My preferred bidder for the site has over 30 years experience in purchasing surplus MoD married quarters (over fifty sites and counting). Indeed they were the professionals who reassured me that the married quarters at Driffield can be refurbished. The 64 houses could have been refurbished years ago and the officer’s mess, too. But the current owners have a mindset that will destroy this and other sites. 

Don’t get me wrong, our needs and aspirations will be sympathetically heard but then ignored, because what I want and what we need will be one-penny less profitable than the mindset and working practices of big business.
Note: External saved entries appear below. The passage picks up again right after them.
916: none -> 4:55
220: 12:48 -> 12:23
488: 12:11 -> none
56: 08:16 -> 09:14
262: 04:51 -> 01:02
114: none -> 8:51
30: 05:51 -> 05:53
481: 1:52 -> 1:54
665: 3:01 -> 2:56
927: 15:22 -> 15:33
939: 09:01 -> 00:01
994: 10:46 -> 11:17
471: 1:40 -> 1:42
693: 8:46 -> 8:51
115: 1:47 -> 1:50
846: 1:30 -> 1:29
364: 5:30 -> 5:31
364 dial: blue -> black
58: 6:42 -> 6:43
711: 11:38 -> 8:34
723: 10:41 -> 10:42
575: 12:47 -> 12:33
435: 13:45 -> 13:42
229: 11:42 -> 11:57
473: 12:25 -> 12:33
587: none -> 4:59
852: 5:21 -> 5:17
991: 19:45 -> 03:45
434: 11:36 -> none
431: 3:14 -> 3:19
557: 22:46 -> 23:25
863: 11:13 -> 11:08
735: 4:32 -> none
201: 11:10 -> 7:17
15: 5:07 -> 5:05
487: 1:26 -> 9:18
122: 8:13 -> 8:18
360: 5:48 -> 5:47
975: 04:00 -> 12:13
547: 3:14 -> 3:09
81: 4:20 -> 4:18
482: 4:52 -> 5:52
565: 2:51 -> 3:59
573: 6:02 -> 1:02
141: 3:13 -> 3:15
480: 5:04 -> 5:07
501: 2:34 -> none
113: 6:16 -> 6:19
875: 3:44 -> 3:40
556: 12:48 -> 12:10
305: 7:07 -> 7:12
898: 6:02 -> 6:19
I’ve written countless times to this newspaper - appealing for support and to gauge local interest in saving the aerodrome, but there isn’t any. I am constantly being reminded that I am the only person who cares. But that isn’t strictly true. There are others in Australia and New Zealand and America and indeed across the entire UK who care more about the aerodrome than those reading this newsprint. Only in Driffield are the apathetic so great in number and so dangerous. 
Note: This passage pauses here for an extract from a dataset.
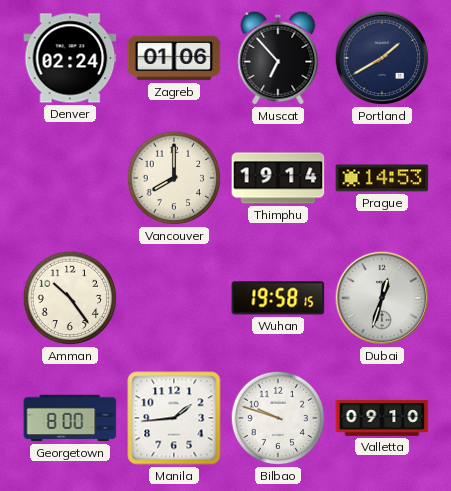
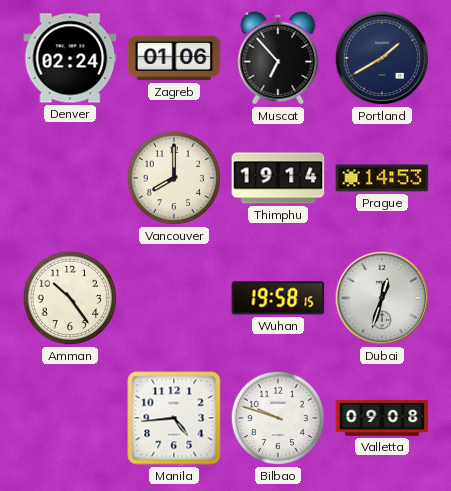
Georgetown: 8:00 -> none
Manila: 1:44 -> 4:44
Valletta: 09:10 -> 09:08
It can clearly be argued that apathy is as powerful as any bulldozer and equally cherished by developers. And accordingly others cannot measure the importance of OUR heritage with OUR silence. 

For me preserving RAF Driffield was never about recreating a living museum. For the site to survive and to thrive you have to provide what people want or need. Yes to affordable housing and to sustainable job creation, and yes also to tennis courts and to refurbishing the original 1930s squash court. Yes also to providing other sports facilities and for somewhere to walk the dog. But you don’t have to trash our heritage to make a profit or to offer the above amenities, which the current owners have no intention of providing. And why construct a new-build social amenity when an existing building will suffice? I would add that I am not against building new houses - I just don’t think we need to demolish most of the existing structures.

Even saving a single building would have been a victory worth savouring. So say goodbye to a fully-refurbished two-bedroom terrace with gas central heating, PVC windows and not to mention a new kitchen and bathroom. Add a garden front and rear with off-street parking - and all for a “knock-down” price of £80,000. That was the aim of my preferred bidder.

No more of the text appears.